Your task is to give the records again exactly. Leave each picture out.

EXCERPTED RECORDS: Begin

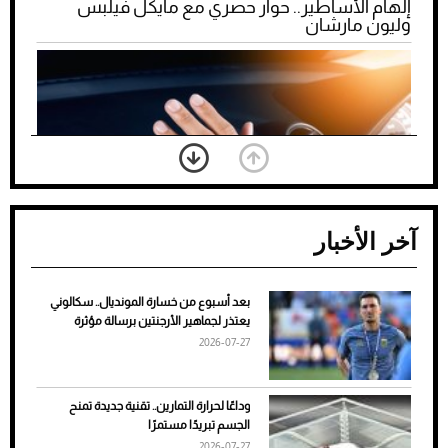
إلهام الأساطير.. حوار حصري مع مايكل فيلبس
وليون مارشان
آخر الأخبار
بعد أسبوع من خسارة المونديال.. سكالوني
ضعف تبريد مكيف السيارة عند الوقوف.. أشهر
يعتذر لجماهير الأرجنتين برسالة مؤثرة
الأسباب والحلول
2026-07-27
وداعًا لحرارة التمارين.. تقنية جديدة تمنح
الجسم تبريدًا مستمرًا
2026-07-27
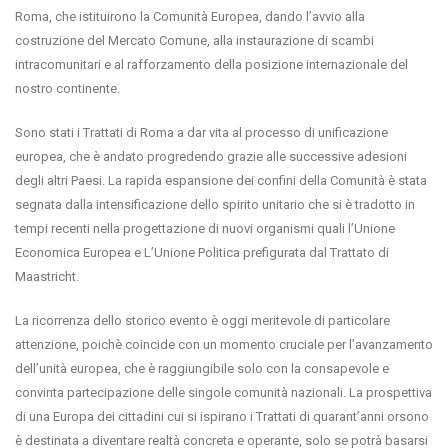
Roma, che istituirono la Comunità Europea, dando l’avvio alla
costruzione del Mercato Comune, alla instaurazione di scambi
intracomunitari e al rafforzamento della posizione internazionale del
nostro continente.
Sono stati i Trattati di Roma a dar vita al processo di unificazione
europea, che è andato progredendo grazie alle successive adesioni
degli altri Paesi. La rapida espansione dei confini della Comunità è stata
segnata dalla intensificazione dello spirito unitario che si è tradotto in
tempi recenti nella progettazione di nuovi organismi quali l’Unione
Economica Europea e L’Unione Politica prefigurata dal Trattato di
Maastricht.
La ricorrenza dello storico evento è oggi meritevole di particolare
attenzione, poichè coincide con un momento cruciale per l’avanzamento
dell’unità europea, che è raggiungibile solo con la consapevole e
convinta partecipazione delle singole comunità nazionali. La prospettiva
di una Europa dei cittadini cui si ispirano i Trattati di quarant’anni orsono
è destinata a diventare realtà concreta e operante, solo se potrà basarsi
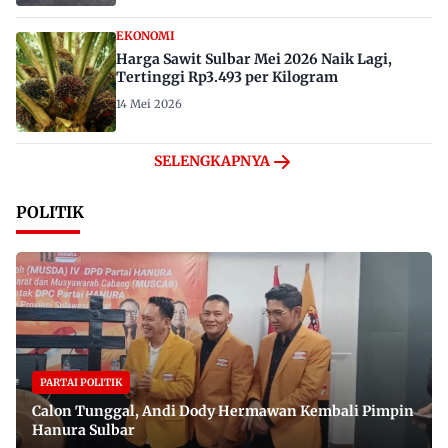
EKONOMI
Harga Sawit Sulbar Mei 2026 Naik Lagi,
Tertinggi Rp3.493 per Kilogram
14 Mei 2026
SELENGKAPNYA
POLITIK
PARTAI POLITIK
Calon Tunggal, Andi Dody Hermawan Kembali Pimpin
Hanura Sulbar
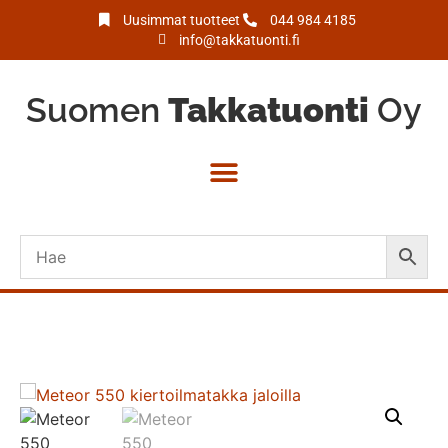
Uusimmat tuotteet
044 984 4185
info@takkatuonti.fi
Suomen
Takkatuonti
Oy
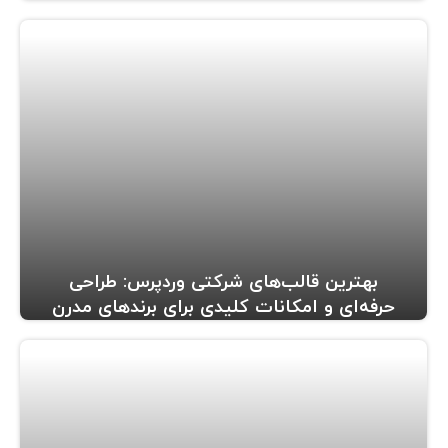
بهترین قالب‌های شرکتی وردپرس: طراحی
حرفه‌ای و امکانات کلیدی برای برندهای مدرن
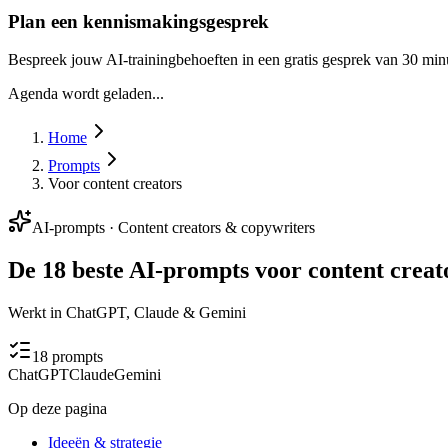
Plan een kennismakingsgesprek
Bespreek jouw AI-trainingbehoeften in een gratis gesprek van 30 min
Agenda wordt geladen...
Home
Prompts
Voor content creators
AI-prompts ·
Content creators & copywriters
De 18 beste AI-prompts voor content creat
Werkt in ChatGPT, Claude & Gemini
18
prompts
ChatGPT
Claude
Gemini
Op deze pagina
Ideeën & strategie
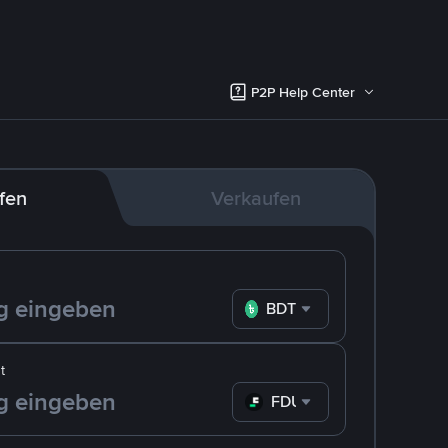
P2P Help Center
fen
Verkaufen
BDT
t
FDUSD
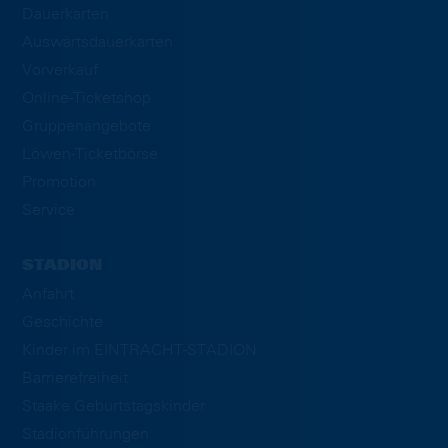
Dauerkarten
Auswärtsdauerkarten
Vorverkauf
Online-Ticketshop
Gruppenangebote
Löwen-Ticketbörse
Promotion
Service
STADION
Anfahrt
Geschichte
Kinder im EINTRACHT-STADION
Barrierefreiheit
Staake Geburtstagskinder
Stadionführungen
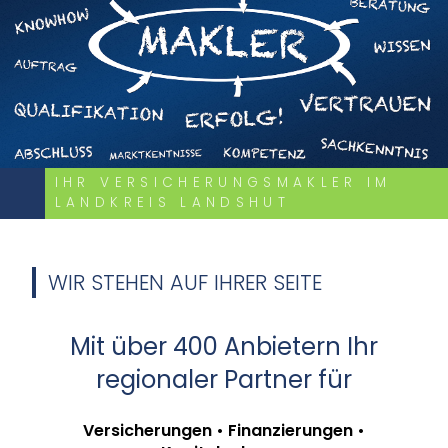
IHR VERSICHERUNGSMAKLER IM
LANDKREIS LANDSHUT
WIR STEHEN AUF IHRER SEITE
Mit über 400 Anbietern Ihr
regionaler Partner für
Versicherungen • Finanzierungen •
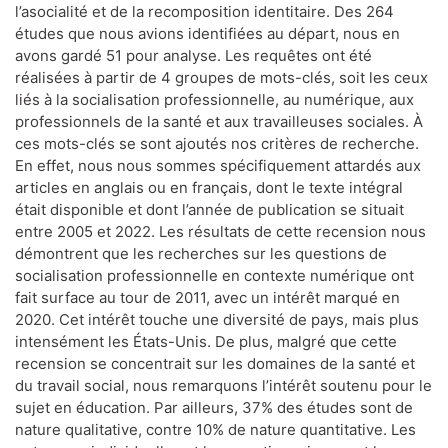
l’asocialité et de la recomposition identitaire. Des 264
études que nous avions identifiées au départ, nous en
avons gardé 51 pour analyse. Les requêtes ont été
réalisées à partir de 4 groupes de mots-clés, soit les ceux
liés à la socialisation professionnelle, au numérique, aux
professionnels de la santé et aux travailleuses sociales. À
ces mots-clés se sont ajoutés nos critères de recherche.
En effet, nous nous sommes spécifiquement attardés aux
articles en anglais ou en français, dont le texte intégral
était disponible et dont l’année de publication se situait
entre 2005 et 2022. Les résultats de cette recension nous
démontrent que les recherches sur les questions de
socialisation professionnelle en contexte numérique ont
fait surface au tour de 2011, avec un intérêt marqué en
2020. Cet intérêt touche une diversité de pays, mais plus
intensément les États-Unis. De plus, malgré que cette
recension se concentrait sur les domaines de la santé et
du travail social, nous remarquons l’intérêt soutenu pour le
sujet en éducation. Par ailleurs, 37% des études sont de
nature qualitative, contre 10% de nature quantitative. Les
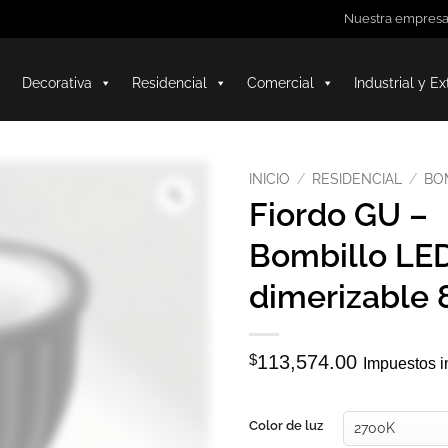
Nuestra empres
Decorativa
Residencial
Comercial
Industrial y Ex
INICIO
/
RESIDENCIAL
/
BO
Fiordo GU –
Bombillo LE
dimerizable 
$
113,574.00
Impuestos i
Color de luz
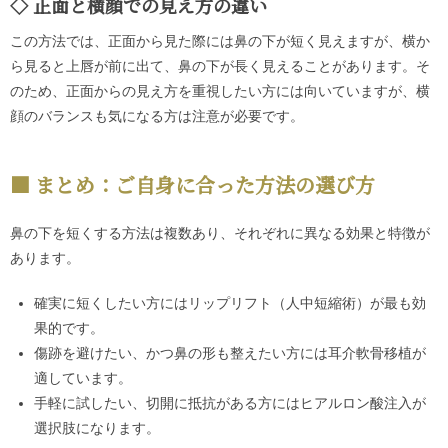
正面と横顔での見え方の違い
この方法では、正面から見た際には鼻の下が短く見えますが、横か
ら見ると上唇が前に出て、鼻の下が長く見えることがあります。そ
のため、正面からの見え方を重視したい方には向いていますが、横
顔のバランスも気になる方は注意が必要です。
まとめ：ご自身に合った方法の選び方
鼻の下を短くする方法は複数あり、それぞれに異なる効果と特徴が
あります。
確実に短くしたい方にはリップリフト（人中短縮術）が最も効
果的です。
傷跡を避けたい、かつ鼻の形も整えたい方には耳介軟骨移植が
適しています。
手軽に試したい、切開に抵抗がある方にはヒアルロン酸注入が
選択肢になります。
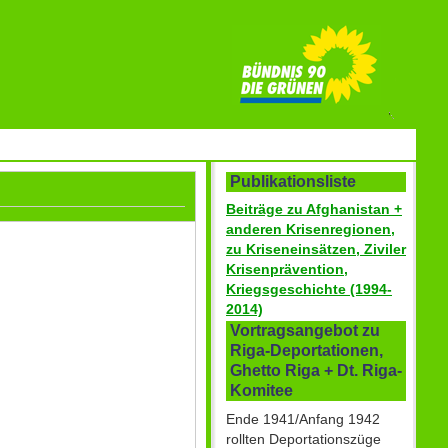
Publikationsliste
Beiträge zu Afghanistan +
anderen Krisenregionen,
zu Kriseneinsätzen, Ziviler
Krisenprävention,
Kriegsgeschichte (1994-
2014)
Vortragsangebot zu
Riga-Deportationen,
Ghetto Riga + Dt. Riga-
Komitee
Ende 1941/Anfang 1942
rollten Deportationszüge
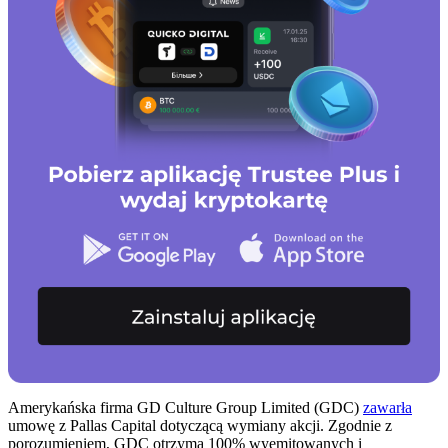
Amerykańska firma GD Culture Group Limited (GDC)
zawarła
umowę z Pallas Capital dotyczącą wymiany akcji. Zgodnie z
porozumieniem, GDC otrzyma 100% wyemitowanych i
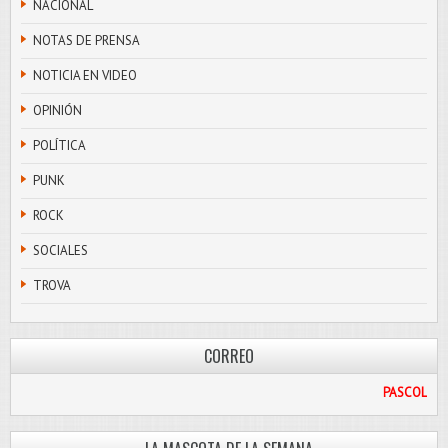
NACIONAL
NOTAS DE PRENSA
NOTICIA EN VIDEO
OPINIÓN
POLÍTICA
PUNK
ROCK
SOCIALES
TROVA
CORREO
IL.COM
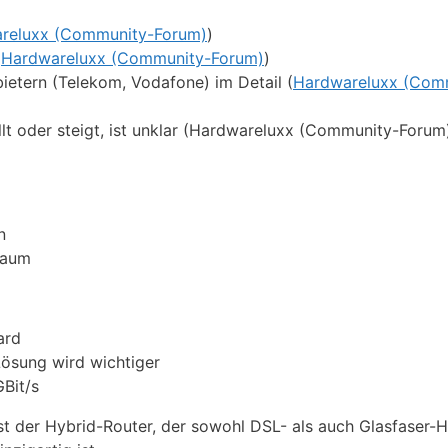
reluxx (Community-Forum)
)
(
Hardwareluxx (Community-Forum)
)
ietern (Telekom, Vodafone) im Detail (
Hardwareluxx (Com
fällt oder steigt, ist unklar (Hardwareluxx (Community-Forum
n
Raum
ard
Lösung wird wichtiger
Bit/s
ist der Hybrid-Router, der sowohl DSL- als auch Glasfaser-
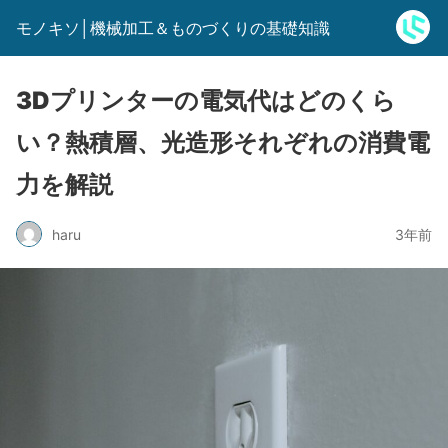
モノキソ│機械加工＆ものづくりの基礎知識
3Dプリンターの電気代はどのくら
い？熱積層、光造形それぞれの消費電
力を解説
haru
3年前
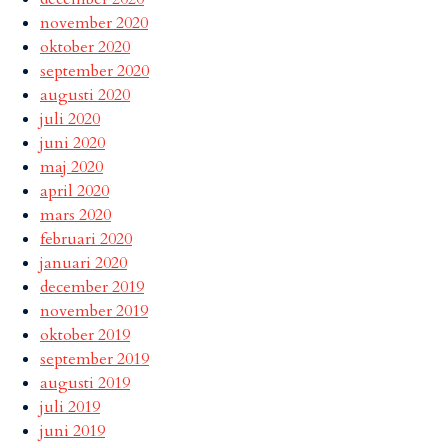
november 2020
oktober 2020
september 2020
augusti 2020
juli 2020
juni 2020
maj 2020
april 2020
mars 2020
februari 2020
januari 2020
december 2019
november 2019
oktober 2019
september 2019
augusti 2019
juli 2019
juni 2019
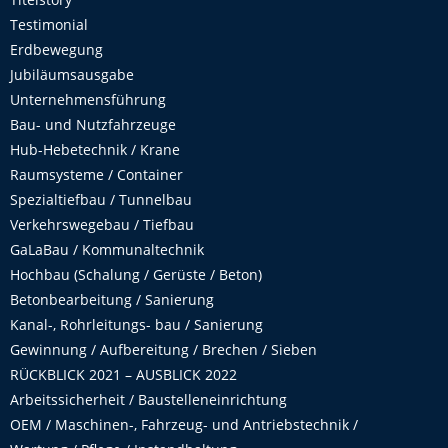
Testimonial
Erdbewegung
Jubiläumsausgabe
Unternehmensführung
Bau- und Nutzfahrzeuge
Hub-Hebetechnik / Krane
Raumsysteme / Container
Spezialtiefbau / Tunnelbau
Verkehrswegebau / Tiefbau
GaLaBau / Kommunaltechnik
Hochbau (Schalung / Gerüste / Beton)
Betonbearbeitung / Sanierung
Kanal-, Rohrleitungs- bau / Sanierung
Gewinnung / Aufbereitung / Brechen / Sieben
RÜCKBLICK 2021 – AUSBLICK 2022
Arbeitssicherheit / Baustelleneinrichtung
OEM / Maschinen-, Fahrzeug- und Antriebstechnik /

EXCERPTED RECORDS: End

- [SOLUTION TO THIS EXERCISE]:
إلهام الأساطير.. حوار حصري مع مايكل فيلبس
وليون مارشان
آخر الأخبار
بعد أسبوع من خسارة المونديال.. سكالوني
ضعف تبريد مكيف السيارة عند الوقوف.. أشهر
يعتذر لجماهير الأرجنتين برسالة مؤثرة
الأسباب والحلول
2026-07-27
وداعًا لحرارة التمارين.. تقنية جديدة تمنح
الجسم تبريدًا مستمرًا
2026-07-27
Roma, che istituirono la Comunità Europea, dando l’avvio alla
costruzione del Mercato Comune, alla instaurazione di scambi
intracomunitari e al rafforzamento della posizione internazionale del
nostro continente.
Sono stati i Trattati di Roma a dar vita al processo di unificazione
europea, che è andato progredendo grazie alle successive adesioni
degli altri Paesi. La rapida espansione dei confini della Comunità è stata
segnata dalla intensificazione dello spirito unitario che si è tradotto in
tempi recenti nella progettazione di nuovi organismi quali l’Unione
Economica Europea e L’Unione Politica prefigurata dal Trattato di
Maastricht.
La ricorrenza dello storico evento è oggi meritevole di particolare
attenzione, poichè coincide con un momento cruciale per l’avanzamento
dell’unità europea, che è raggiungibile solo con la consapevole e
convinta partecipazione delle singole comunità nazionali. La prospettiva
di una Europa dei cittadini cui si ispirano i Trattati di quarant’anni orsono
è destinata a diventare realtà concreta e operante, solo se potrà basarsi
EKONOMI
Harga Sawit Sulbar Mei 2026 Naik Lagi,
Tertinggi Rp3.493 per Kilogram
14 Mei 2026
SELENGKAPNYA
POLITIK
PARTAI POLITIK
Calon Tunggal, Andi Dody Hermawan Kembali Pimpin
Hanura Sulbar
Uusimmat tuotteet
044 984 4185
info@takkatuonti.fi
Suomen
Takkatuonti
Oy
بهترین قالب‌های شرکتی وردپرس: طراحی
حرفه‌ای و امکانات کلیدی برای برندهای مدرن
Plan een kennismakingsgesprek
Bespreek jouw AI-trainingbehoeften in een gratis gesprek van 30 min
Agenda wordt geladen...
Home
Prompts
Voor content creators
AI-prompts ·
Content creators & copywriters
De 18 beste AI-prompts voor content creat
Werkt in ChatGPT, Claude & Gemini
18
prompts
ChatGPT
Claude
Gemini
Op deze pagina
Ideeën & strategie
P2P Help Center
fen
Verkaufen
BDT
t
FDUSD
Dauerkarten
Auswärtsdauerkarten
Vorverkauf
Online-Ticketshop
Gruppenangebote
Löwen-Ticketbörse
Promotion
Service
STADION
Anfahrt
Geschichte
Kinder im EINTRACHT-STADION
Barrierefreiheit
Staake Geburtstagskinder
Stadionführungen
IHR VERSICHERUNGSMAKLER IM
LANDKREIS LANDSHUT
WIR STEHEN AUF IHRER SEITE
Mit über 400 Anbietern Ihr
regionaler Partner für
Versicherungen • Finanzierungen •
l’asocialité et de la recomposition identitaire. Des 264
études que nous avions identifiées au départ, nous en
avons gardé 51 pour analyse. Les requêtes ont été
réalisées à partir de 4 groupes de mots-clés, soit les ceux
liés à la socialisation professionnelle, au numérique, aux
professionnels de la santé et aux travailleuses sociales. À
ces mots-clés se sont ajoutés nos critères de recherche.
En effet, nous nous sommes spécifiquement attardés aux
articles en anglais ou en français, dont le texte intégral
était disponible et dont l’année de publication se situait
entre 2005 et 2022. Les résultats de cette recension nous
démontrent que les recherches sur les questions de
socialisation professionnelle en contexte numérique ont
fait surface au tour de 2011, avec un intérêt marqué en
2020. Cet intérêt touche une diversité de pays, mais plus
intensément les États-Unis. De plus, malgré que cette
recension se concentrait sur les domaines de la santé et
du travail social, nous remarquons l’intérêt soutenu pour le
sujet en éducation. Par ailleurs, 37% des études sont de
nature qualitative, contre 10% de nature quantitative. Les
Nuestra empres
Decorativa
Residencial
Comercial
Industrial y Ex
INICIO
/
RESIDENCIAL
/
BO
Fiordo GU –
Bombillo LE
dimerizable 
$
113,574.00
Impuestos i
Color de luz
正面と横顔での見え方の違い
この方法では、正面から見た際には鼻の下が短く見えますが、横か
ら見ると上唇が前に出て、鼻の下が長く見えることがあります。そ
のため、正面からの見え方を重視したい方には向いていますが、横
顔のバランスも気になる方は注意が必要です。
まとめ：ご自身に合った方法の選び方
鼻の下を短くする方法は複数あり、それぞれに異なる効果と特徴が
あります。
確実に短くしたい方にはリップリフト（人中短縮術）が最も効
果的です。
傷跡を避けたい、かつ鼻の形も整えたい方には耳介軟骨移植が
適しています。
手軽に試したい、切開に抵抗がある方にはヒアルロン酸注入が
選択肢になります。
Publikationsliste
Beiträge zu Afghanistan +
anderen Krisenregionen,
zu Kriseneinsätzen, Ziviler
Krisenprävention,
Kriegsgeschichte (1994-
2014)
Vortragsangebot zu
Riga-Deportationen,
Ghetto Riga + Dt. Riga-
Komitee
Ende 1941/Anfang 1942
rollten Deportationszüge
Amerykańska firma GD Culture Group Limited (GDC)
zawarła
umowę z Pallas Capital dotyczącą wymiany akcji. Zgodnie z
porozumieniem, GDC otrzyma 100% wyemitowanych i
NACIONAL
NOTAS DE PRENSA
NOTICIA EN VIDEO
OPINIÓN
POLÍTICA
PUNK
ROCK
SOCIALES
TROVA
CORREO
IL.COM
reluxx (Community-Forum)
)
(
Hardwareluxx (Community-Forum)
)
ietern (Telekom, Vodafone) im Detail (
Hardwareluxx (Com
fällt oder steigt, ist unklar (Hardwareluxx (Community-Forum
n
Raum
ard
Lösung wird wichtiger
Bit/s
ist der Hybrid-Router, der sowohl DSL- als auch Glasfaser-
モノキソ│機械加工＆ものづくりの基礎知識
3Dプリンターの電気代はどのくら
い？熱積層、光造形それぞれの消費電
力を解説
haru
3年前
november 2020
oktober 2020
september 2020
augusti 2020
juli 2020
juni 2020
maj 2020
april 2020
mars 2020
februari 2020
januari 2020
december 2019
november 2019
oktober 2019
september 2019
augusti 2019
juli 2019
juni 2019
Testimonial
Erdbewegung
Jubiläumsausgabe
Unternehmensführung
Bau- und Nutzfahrzeuge
Hub-Hebetechnik / Krane
Raumsysteme / Container
Spezialtiefbau / Tunnelbau
Verkehrswegebau / Tiefbau
GaLaBau / Kommunaltechnik
Hochbau (Schalung / Gerüste / Beton)
Betonbearbeitung / Sanierung
Kanal-, Rohrleitungs- bau / Sanierung
Gewinnung / Aufbereitung / Brechen / Sieben
RÜCKBLICK 2021 – AUSBLICK 2022
Arbeitssicherheit / Baustelleneinrichtung
OEM / Maschinen-, Fahrzeug- und Antriebstechnik /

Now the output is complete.